I believe that you did the best that you could with the knowledge and support that you had at the time and so you need to forgive yourself, not judge yourself and give yourself time to heal. Your worth as a mother and a person must not rest on your performance.

However, for others reading this, I would urge mothers to get help from an IBLC - an International Board Certified Lactation Consultant at once, if you have any concerns.

...and in those first precious hours and moments, babes MUST be skin-to-skin and feed every 1 and a half hours to get milk supply going. Don't let babies sleep for 3 hours at a time!

Feb 13, 2013
I understand completely
by: Anonymous

I too had a similar experience with both of my girls with hardly any milk supply coming in.

I had this problem and did not have a c-section with either pregnancy. I would put on the breast, pump in between (with after a couple of days I wouldn't have had enough milk to eve give her a bottle of exclusive breast milk.

I stuck with it for my oldest for two months doing this...I saw lactation consultants, took meds to promote the supply, tried mothers milk teak, tried fenu greek, I did everything the doctors and lactation consultants could think of with no rewards.

I understand your sadness and jealousy and then when you hear the stats of only 5% can't produce, it frustrates me that as a mom who really wanted to breastfeed, why was I denied and then there are moms that choose not to, but could, why couldn't they be a part of that 5% instead!!!! Know you are not alone.

Feb 15, 2013
I had low supply trouble too
by: Michelle MOLESWORTH

I also used the lactaid to feed my son after it became clear he was just losing weight with being breastfed.
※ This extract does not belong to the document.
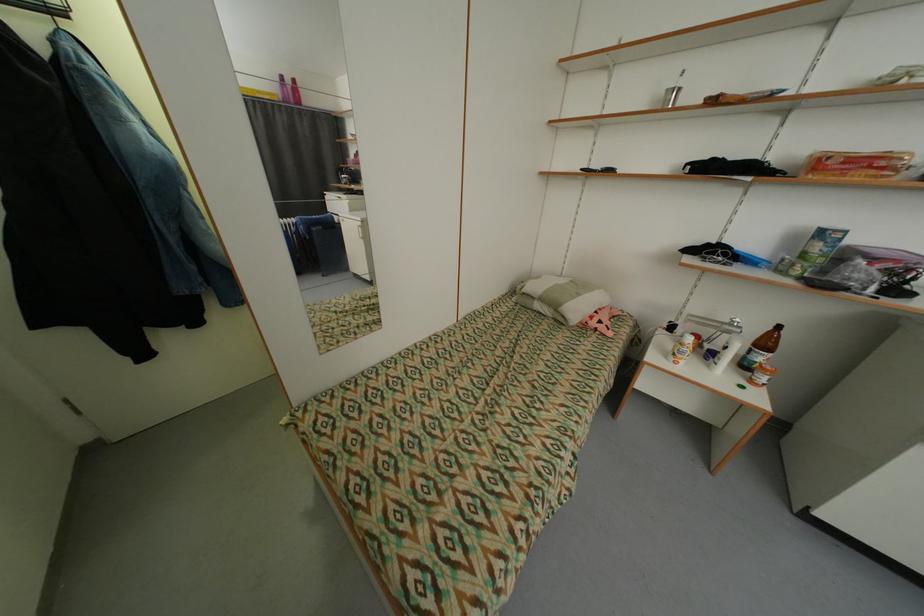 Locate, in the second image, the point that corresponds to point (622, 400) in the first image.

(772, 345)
I did everything to increase my supply, Domperidone, Fenugreek, pumping between feeds. It was difficult to go out - I felt embarrassed to use the Lactaid in public - as though I needed a prosthetic breast to feed my son. I did this for 12 long weeks before moving fully to formula.
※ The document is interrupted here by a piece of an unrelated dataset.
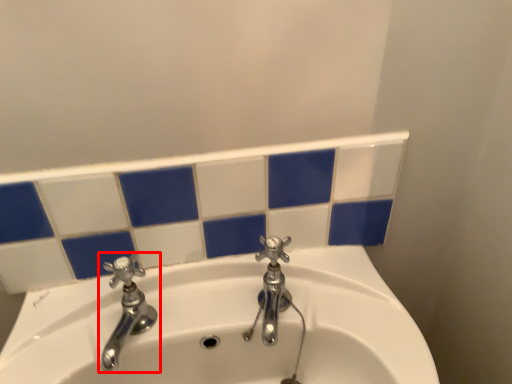 Question: From the image's perspective, where is tap (annotated by the red box) located in relation to tap in the image?

Choices:
 (A) below
 (B) above

Answer: (A)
I then started trying straight away for baby number two, feeling that I had missed out on a part of motherhood in not being able to feed my first born.

I too feel jealousy at other mums that can breastfeed. I used to feel like a failure but now I look back and am proud of my efforts-much more work than those who can feed easily.

I hope you can look back one day and feel proud of yourself too. I have read everything and made a plan to hope that breastfeeding goes more successfully next time but there are no guarantees.

Now we are having trouble conceiving baby number 2 - trying for a year and a half now. Mothers who can conceive and feed easily don't realize how lucky they are when my journey of motherhood has been filled with lactation and fertility appointments and pain and frustration.